**Exercise objective**
Wherever the word "Server" appears in a line of the records, copy that line.

**Stored records**

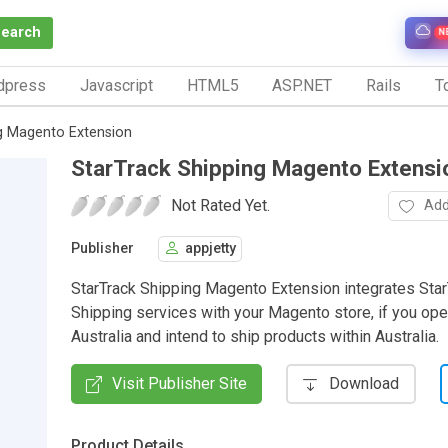
Search
N
dpress
Javascript
HTML5
ASP.NET
Rails
To
g Magento Extension
StarTrack Shipping Magento Extensi
Not Rated Yet.
Add
Publisher
appjetty
StarTrack Shipping Magento Extension integrates Star
Shipping services with your Magento store, if you ope
Australia and intend to ship products within Australia.
Visit Publisher Site
Download
Product Details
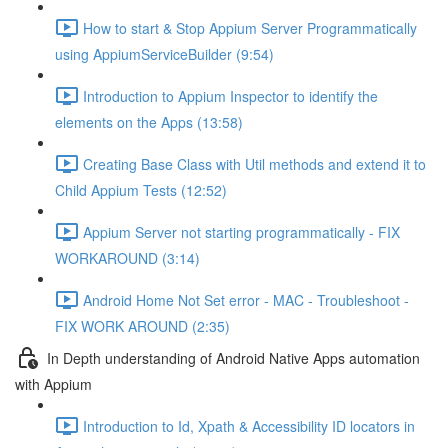
How to start & Stop Appium Server Programmatically
using AppiumServiceBuilder (9:54)
Introduction to Appium Inspector to identify the
elements on the Apps (13:58)
Creating Base Class with Util methods and extend it to
Child Appium Tests (12:52)
Appium Server not starting programmatically - FIX
WORKAROUND (3:14)
Android Home Not Set error - MAC - Troubleshoot -
FIX WORK AROUND (2:35)
In Depth understanding of Android Native Apps automation
with Appium
Introduction to Id, Xpath & Accessibility ID locators in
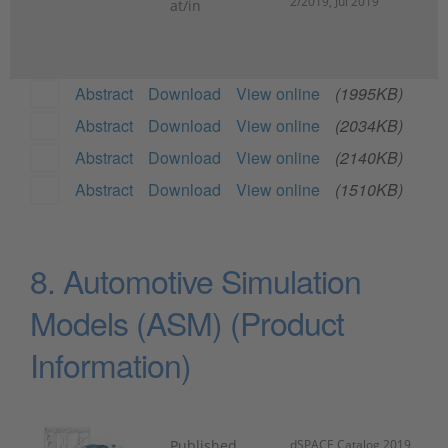
2/2019, Jul 2019
at/in
Abstract
Download
View online
(1995KB)
Abstract
Download
View online
(2034KB)
Abstract
Download
View online
(2140KB)
Abstract
Download
View online
(1510KB)
8. Automotive Simulation
Models (ASM) (Product
Information)
Published
dSPACE Catalog 2019,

**Your solution**
How to start & Stop Appium Server Programmatically
Appium Server not starting programmatically - FIX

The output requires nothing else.